- [Problem requirements]:
Search the records for "with". Report every line where it occurs.
++++++++++++++++++++
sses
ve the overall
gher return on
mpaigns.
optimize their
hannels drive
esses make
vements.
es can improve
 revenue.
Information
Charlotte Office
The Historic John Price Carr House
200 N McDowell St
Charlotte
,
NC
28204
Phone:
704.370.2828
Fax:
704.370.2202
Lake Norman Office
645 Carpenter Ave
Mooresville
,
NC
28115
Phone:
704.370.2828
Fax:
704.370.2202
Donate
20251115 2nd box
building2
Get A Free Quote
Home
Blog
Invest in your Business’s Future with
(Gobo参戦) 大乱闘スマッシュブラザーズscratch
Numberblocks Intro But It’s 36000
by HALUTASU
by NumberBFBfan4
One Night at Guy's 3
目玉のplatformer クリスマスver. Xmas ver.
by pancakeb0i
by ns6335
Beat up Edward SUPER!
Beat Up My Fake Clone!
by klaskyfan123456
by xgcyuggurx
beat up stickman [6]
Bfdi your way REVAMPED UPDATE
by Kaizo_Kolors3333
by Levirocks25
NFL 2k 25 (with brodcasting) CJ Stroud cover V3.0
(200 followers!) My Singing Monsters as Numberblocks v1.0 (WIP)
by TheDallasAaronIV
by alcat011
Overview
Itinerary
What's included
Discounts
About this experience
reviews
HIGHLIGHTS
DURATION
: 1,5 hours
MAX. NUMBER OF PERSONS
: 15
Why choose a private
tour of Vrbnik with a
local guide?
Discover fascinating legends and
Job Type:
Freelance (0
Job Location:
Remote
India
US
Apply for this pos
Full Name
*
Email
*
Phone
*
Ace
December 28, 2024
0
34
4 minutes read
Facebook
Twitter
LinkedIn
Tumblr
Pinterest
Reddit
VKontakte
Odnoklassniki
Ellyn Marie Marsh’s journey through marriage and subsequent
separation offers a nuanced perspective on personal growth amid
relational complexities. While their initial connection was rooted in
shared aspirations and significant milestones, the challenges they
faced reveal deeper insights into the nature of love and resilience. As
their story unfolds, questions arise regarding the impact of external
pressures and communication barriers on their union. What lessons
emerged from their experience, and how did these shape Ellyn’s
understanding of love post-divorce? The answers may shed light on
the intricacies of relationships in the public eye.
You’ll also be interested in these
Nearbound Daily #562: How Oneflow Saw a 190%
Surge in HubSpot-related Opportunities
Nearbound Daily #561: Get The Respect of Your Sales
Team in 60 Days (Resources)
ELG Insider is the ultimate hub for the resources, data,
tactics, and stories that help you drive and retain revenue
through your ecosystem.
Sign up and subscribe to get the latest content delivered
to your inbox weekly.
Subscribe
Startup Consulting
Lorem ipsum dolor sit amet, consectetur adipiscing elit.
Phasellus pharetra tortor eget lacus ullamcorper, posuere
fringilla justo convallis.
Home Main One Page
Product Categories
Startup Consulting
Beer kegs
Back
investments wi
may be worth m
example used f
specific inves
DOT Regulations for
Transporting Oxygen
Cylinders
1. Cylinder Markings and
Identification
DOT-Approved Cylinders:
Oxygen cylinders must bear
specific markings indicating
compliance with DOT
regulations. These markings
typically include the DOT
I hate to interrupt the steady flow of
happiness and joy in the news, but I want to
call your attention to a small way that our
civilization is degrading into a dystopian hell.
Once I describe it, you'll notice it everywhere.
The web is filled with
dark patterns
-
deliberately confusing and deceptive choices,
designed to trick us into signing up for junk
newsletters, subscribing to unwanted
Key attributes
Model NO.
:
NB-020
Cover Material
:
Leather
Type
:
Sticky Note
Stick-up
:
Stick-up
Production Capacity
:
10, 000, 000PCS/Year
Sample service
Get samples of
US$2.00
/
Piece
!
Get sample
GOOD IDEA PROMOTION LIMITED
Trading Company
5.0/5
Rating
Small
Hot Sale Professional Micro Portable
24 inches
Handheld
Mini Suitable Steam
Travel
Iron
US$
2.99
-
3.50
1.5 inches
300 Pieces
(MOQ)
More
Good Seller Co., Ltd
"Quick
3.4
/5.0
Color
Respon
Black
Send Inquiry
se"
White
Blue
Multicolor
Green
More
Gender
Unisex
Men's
++++++++++++++++++++
- [Your response]:
Invest in your Business’s Future with
NFL 2k 25 (with brodcasting) CJ Stroud cover V3.0
tour of Vrbnik with a
compliance with DOT
The web is filled with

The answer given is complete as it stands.